Sunday, July 16, 2006

Priest Infection!

My older brother got married over the weekend and, of course, I was in the wedding. I got to throw the flowers in the aisle as I looked adorable in my frilly dress.

Anyway, the girl he married is Catholic, so they had a Catholic ceremony. I've been to quite a few weddings in my time, but this was the first Catholic one. Maybe you don't know this, but they're fucking crazy.

In all my years on earth I had never been to a Catholic mass or sacrifice or whatever, but I figured I had a faint idea of what went on. I had no goddamn clue.

It's like a place where people with OCD get together to co-depend one another into a depression coma. The priest says something and, without hesitation, people spout back, "And also with you," or "Amen," or "We don't need no water let the motherfucker burn."

It was stand up, kneel, sit down, stand up, kneel, sit down. It was like a goddamn improv game, but I wasn't supposed to be a gas station attendant who had to tell a giant chicken that I was out of gas without using the letter R in the style of Tennessee Williams.

So, while that was creepy, nothing was as creepy as the Priest who was overseeing the ceremony. I hate Priest pedophile jokes because they're so hacky, but I'm pretty sure that this guy has been involuntarily relocated a few times in his priesthood. If he didn't have the weird Church graduation robe on, and, instead, some poor-fitting khakis with his stained polo shirt tucked in holding up his protruding belly, you would think twice before letting him put anything in your child's mouth.

His most striking characteristic, though, were his eyes. I used to have a cat, Zelda, who had the same ocular phenomenon as this guy. His eyes constantly shook. I affectionately referred to him as Father Googlyeyes. There was a point in the ceremony when he was reading off of some scroll or something and he lost his place. I couldn't help but to make myself laugh because I said to myself, "I'll bet he's thinking, 'Who keeps moving this paper?'"

The fact that my body didn't break out in open sores at that point only strengthens my Atheism.

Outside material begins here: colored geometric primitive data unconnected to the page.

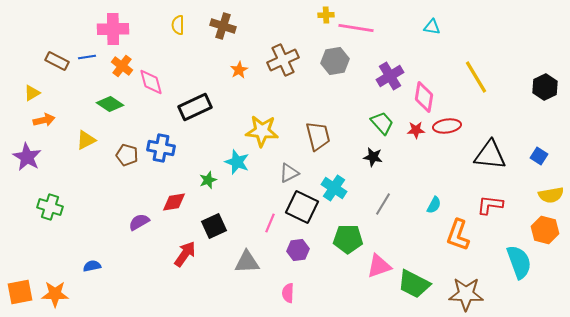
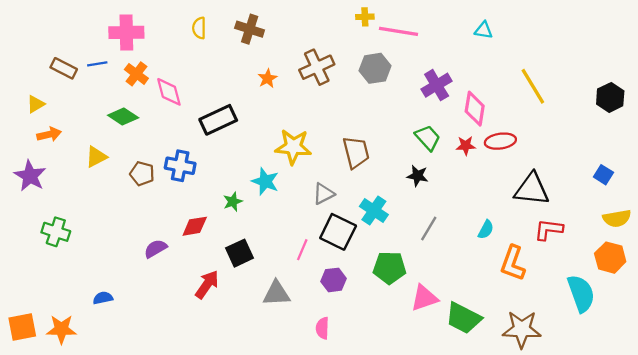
black triangle: (490, 155) -> (532, 189), moved

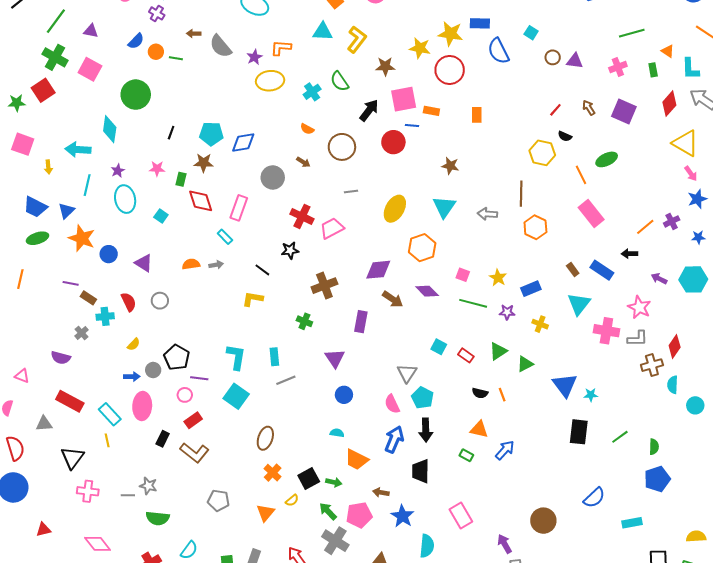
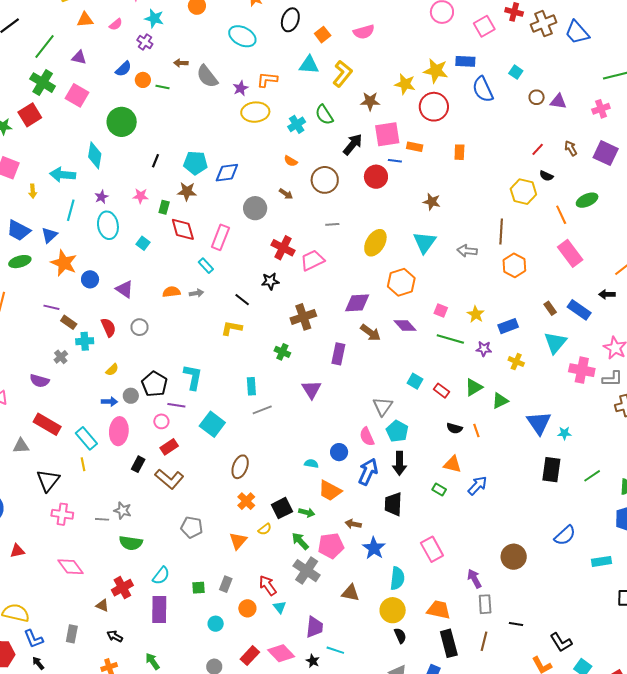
cyan L-shape: (236, 357) -> (193, 377), moved
blue circle: (344, 395) -> (339, 452), moved

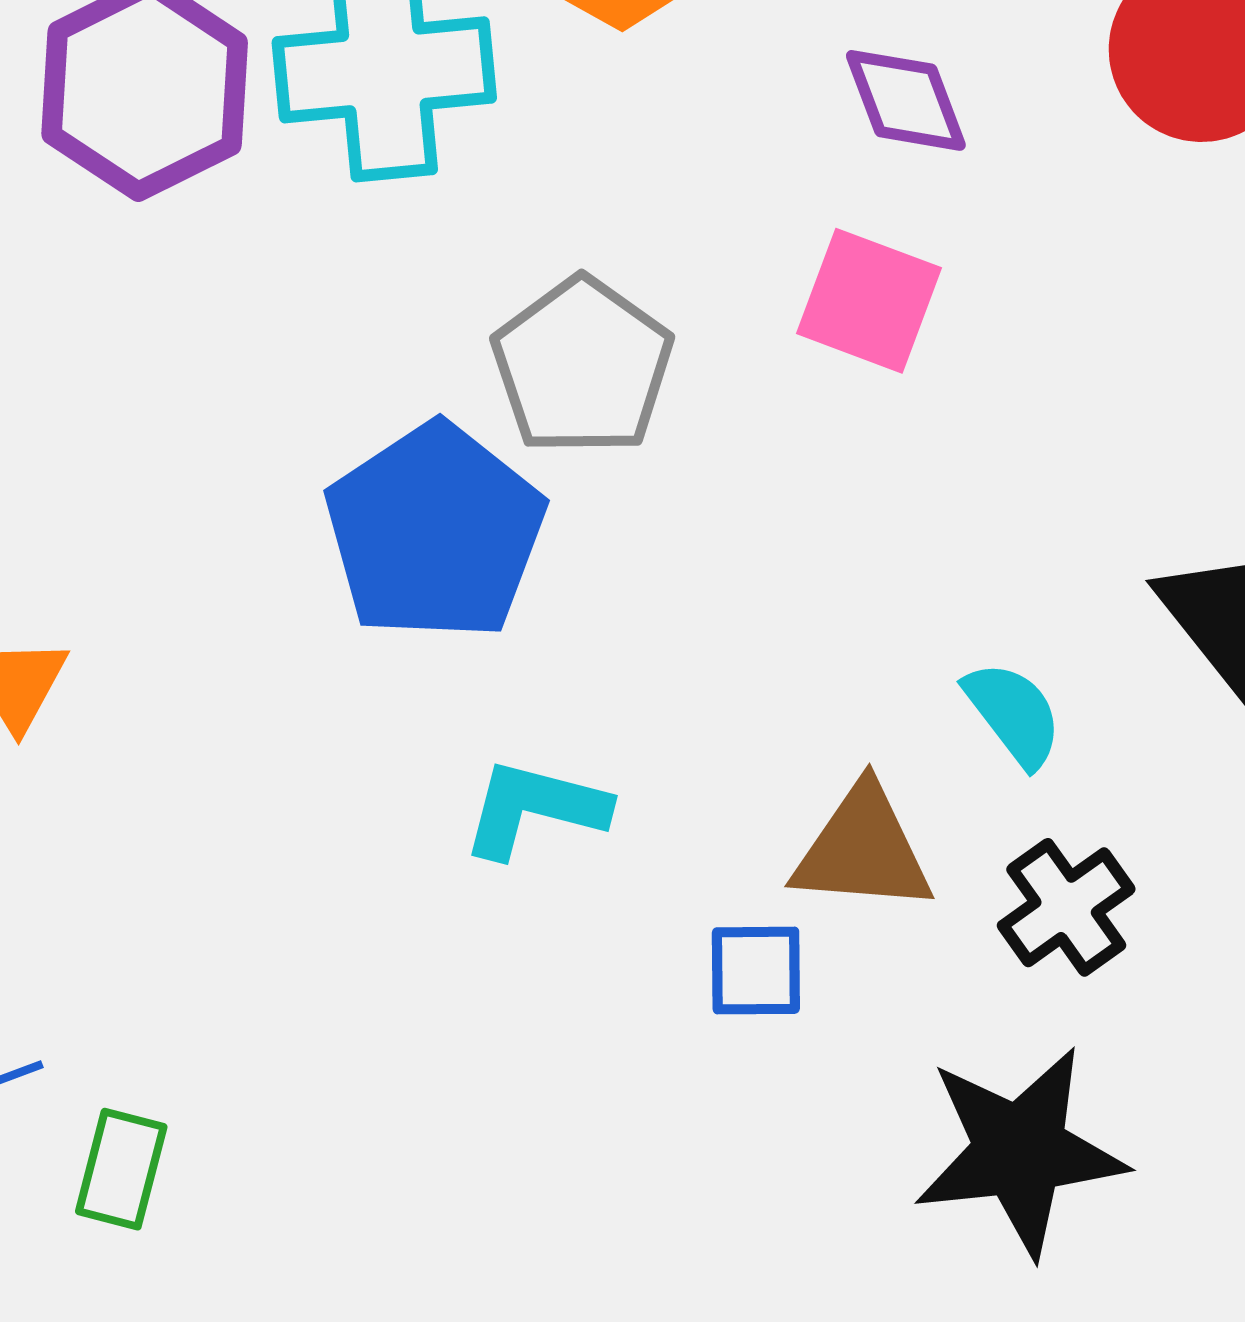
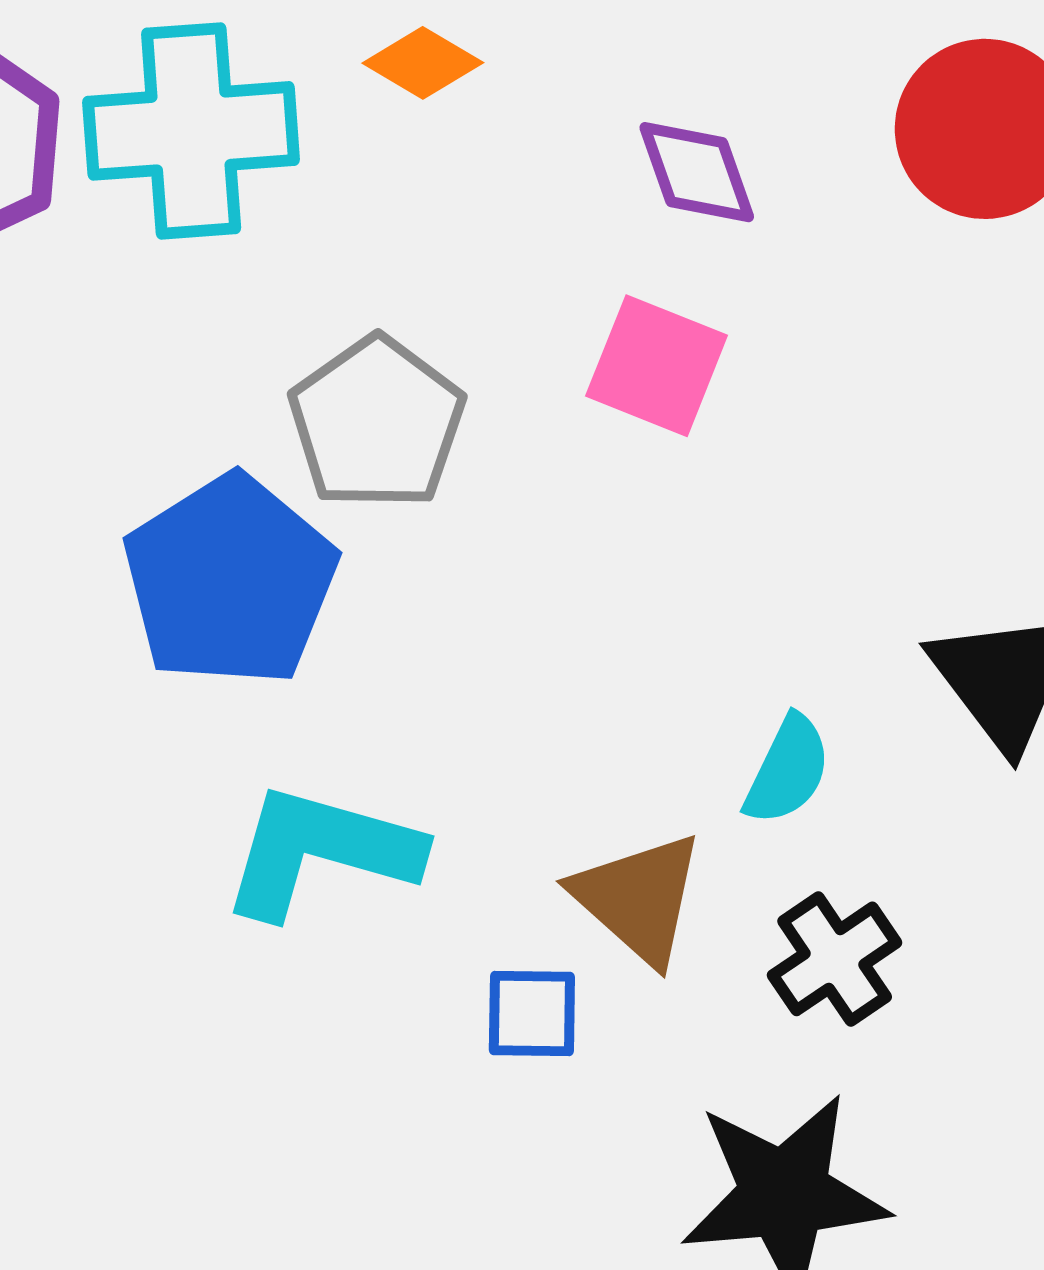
cyan semicircle: (1013, 714) -> (788, 770), turned 62
cyan L-shape: (535, 809) -> (321, 851), size x1.4
brown triangle: (863, 849) -> (638, 898), turned 36

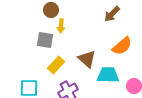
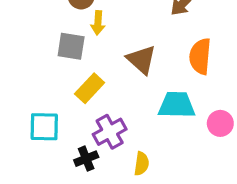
orange semicircle: (122, 46) -> (200, 56), turned 135
brown triangle: (87, 59) -> (141, 60), moved

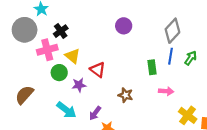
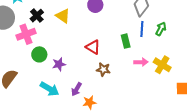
yellow triangle: (73, 56) -> (63, 16), moved
red triangle: (98, 70) -> (93, 47), moved
yellow cross: (188, 115) -> (162, 65), moved

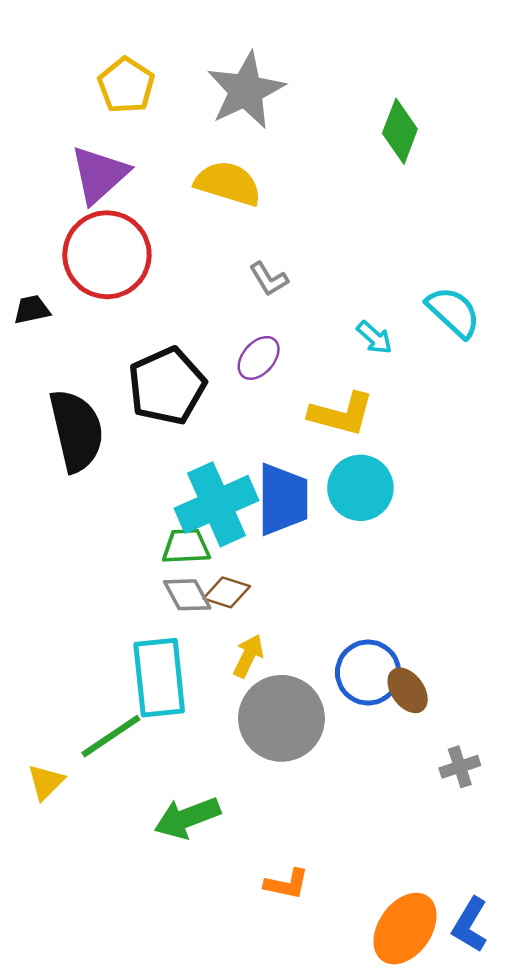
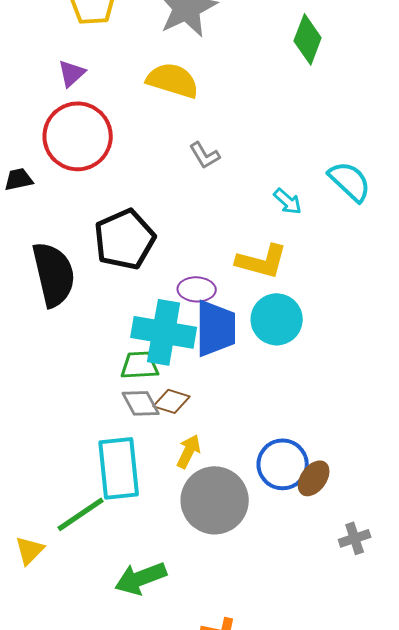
purple triangle: (99, 175) -> (72, 73), size x0.6
purple ellipse: (259, 358) -> (197, 289), moved, turned 51
cyan cross: (217, 504) -> (164, 332), turned 34
brown ellipse: (408, 690) -> (314, 478), turned 72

The rest of the day was fine. I guess it kind of shows where my childish mindset is when the first thing I wanted to write was about how I got two pieces of wedding cake. I mean, I don't dance and I don't drink, so there's not really much going on for me at a reception except to sit like a pervert on the sidelines and stave off a boner from watching the 80-year-old couple bumping and grinding to "My Lumps" by the Black Eyed Peas.

2 comments:

Miss Scarlet said...

Ugh catholic weddings are WAY TOO LONG.

Anonymous said...

Well, you got two more pieces of cake than either the bride or the groom.